Because of the episodic  nature of the film only O’Connell  has any chance to give a dominant performance.  In fact this is not a role which allows such a performance  because Hook is someone to whom things happen.  But O’Connell does just what is required being neither in control nor a quivering nervous wreck .  He is simply an ordinary inexperienced workingclass  squaddie  doing his very best in difficult circumstances. Doggedness is the word for his character. The other actors are all convincing insofar as  the brevity of their  roles allowed,  with   Richard Dormer as Eamon the medic being particularly impressive with his mixture of toughness and compassion. The many and varied Northern Irish accents with their blunt and unapologetic masculinity  amplify the potent combination of fear,  threat, claustrophobic suspicion  and anarchy which envelops the film.

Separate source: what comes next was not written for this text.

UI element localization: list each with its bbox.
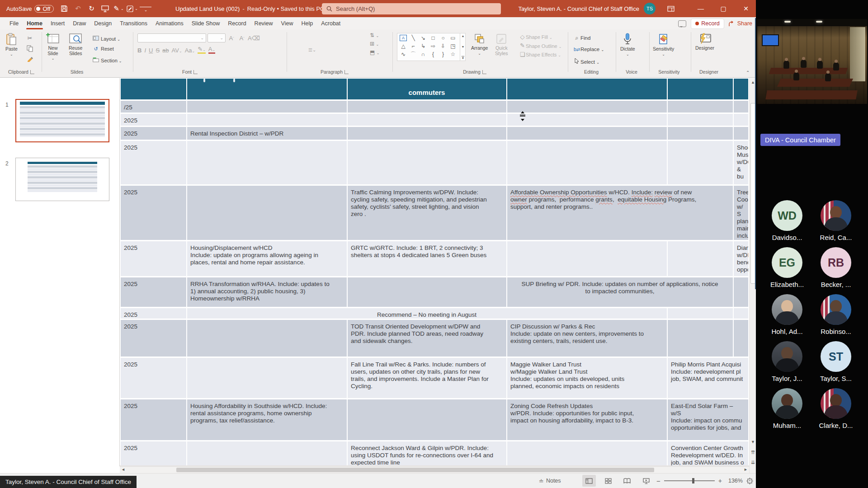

The look of the film is impressive. It was filmed in Blackburn not Belfast,   but the unpretentious  terraced street, as  stark as the action which takes place around and in them ,  are just right for the story. They are  littered variously with ruined vehicles,  damaged shops, smoke, mobs  and the flickering figures of people from all quarters either up to up good or simply being swept along by the drama of an extraordinary ordinary life.   The crowd scenes of Catholics  called out at the  drop of a hat by the Provos  are particularly impressive, while the setting of  much of the film in the night-time with fires burning and smoke swirling often gives it a demonic  air,

Every scene  has a  point and  the action moves at a cracking pace. This is helped by the fact that the  film  runs for  a spare 100 minutes,   so there is no temptation for the director to be self-indulgent and throw in everything including the kitchen sink simply because he has shot it.

This is a world in which no loyalties are certain and calamity waits to swallow anyone up. It is life with the safety catch off.